Exercise directions => For this exercise, copy the data exactly and omit any images.

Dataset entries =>
● ● ● ● ● ● ●

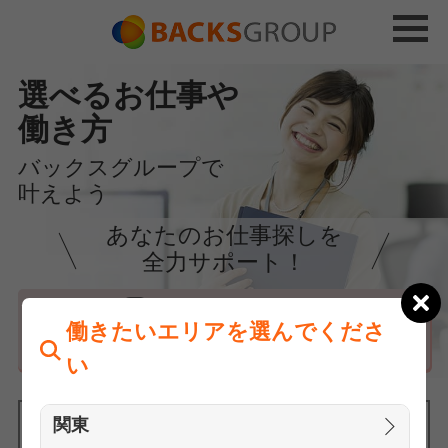
選べるお仕事や
働き方
バックスグループで
叶えよう
あなたのお仕事探しを
全力サポート！
はじめての方へ
働きたいエリアを選んでくださ
まずは相談
い
関東
働きたいエリアを選んでください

● ● ● ● ● ● ●

Exercise output =>
選べるお仕事や
働き方
バックスグループで
叶えよう
あなたのお仕事探しを
全力サポート！
はじめての方へ
働きたいエリアを選んでくださ
まずは相談
い
関東
働きたいエリアを選んでください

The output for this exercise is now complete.